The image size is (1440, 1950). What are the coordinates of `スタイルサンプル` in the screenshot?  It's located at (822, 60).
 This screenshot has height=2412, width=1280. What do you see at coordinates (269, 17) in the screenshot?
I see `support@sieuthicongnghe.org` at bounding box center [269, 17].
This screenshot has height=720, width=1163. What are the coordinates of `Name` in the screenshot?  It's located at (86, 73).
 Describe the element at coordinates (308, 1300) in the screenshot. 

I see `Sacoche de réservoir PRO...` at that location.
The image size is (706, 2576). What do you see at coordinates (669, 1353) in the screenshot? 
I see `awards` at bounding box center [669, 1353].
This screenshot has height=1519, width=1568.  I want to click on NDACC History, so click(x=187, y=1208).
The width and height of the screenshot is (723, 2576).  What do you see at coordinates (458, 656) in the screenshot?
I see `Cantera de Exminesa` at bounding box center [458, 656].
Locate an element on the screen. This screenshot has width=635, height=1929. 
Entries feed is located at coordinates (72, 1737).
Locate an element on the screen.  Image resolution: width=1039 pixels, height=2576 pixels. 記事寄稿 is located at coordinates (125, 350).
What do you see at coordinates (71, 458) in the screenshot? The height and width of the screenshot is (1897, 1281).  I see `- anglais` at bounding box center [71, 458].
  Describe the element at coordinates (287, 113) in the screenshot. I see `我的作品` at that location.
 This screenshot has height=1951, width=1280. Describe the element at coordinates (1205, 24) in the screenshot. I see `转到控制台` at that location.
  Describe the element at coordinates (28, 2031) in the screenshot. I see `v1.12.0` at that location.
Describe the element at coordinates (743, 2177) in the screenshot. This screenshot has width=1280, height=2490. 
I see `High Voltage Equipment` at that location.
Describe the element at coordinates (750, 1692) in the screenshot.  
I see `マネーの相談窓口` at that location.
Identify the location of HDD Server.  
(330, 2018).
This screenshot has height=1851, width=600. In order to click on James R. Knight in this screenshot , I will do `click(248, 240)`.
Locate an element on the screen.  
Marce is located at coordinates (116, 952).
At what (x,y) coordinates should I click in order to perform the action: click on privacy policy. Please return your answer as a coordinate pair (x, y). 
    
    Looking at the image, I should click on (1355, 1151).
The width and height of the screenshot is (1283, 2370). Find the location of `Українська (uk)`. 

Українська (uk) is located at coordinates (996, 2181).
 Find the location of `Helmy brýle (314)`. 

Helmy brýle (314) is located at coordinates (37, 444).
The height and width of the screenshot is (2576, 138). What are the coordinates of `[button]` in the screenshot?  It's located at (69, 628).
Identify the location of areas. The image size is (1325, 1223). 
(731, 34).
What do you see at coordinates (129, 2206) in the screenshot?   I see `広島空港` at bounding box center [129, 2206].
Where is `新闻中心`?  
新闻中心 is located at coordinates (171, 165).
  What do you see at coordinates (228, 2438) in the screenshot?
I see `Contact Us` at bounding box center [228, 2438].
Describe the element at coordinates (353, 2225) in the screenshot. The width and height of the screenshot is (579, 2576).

···

Exercise requirements — Repeat the listing above exactly, line for line.

Response —
The image size is (1440, 1950). What are the coordinates of `スタイルサンプル` in the screenshot?  It's located at (822, 60).
 This screenshot has height=2412, width=1280. What do you see at coordinates (269, 17) in the screenshot?
I see `support@sieuthicongnghe.org` at bounding box center [269, 17].
This screenshot has height=720, width=1163. What are the coordinates of `Name` in the screenshot?  It's located at (86, 73).
 Describe the element at coordinates (308, 1300) in the screenshot. 

I see `Sacoche de réservoir PRO...` at that location.
The image size is (706, 2576). What do you see at coordinates (669, 1353) in the screenshot? 
I see `awards` at bounding box center [669, 1353].
This screenshot has height=1519, width=1568.  I want to click on NDACC History, so click(x=187, y=1208).
The width and height of the screenshot is (723, 2576).  What do you see at coordinates (458, 656) in the screenshot?
I see `Cantera de Exminesa` at bounding box center [458, 656].
Locate an element on the screen. This screenshot has width=635, height=1929. 
Entries feed is located at coordinates (72, 1737).
Locate an element on the screen.  Image resolution: width=1039 pixels, height=2576 pixels. 記事寄稿 is located at coordinates (125, 350).
What do you see at coordinates (71, 458) in the screenshot? The height and width of the screenshot is (1897, 1281).  I see `- anglais` at bounding box center [71, 458].
  Describe the element at coordinates (287, 113) in the screenshot. I see `我的作品` at that location.
 This screenshot has height=1951, width=1280. Describe the element at coordinates (1205, 24) in the screenshot. I see `转到控制台` at that location.
  Describe the element at coordinates (28, 2031) in the screenshot. I see `v1.12.0` at that location.
Describe the element at coordinates (743, 2177) in the screenshot. This screenshot has width=1280, height=2490. 
I see `High Voltage Equipment` at that location.
Describe the element at coordinates (750, 1692) in the screenshot.  
I see `マネーの相談窓口` at that location.
Identify the location of HDD Server.  
(330, 2018).
This screenshot has height=1851, width=600. In order to click on James R. Knight in this screenshot , I will do `click(248, 240)`.
Locate an element on the screen.  
Marce is located at coordinates (116, 952).
At what (x,y) coordinates should I click in order to perform the action: click on privacy policy. Please return your answer as a coordinate pair (x, y). 
    
    Looking at the image, I should click on (1355, 1151).
The width and height of the screenshot is (1283, 2370). Find the location of `Українська (uk)`. 

Українська (uk) is located at coordinates (996, 2181).
 Find the location of `Helmy brýle (314)`. 

Helmy brýle (314) is located at coordinates (37, 444).
The height and width of the screenshot is (2576, 138). What are the coordinates of `[button]` in the screenshot?  It's located at (69, 628).
Identify the location of areas. The image size is (1325, 1223). 
(731, 34).
What do you see at coordinates (129, 2206) in the screenshot?   I see `広島空港` at bounding box center [129, 2206].
Where is `新闻中心`?  
新闻中心 is located at coordinates (171, 165).
  What do you see at coordinates (228, 2438) in the screenshot?
I see `Contact Us` at bounding box center [228, 2438].
Describe the element at coordinates (353, 2225) in the screenshot. The width and height of the screenshot is (579, 2576).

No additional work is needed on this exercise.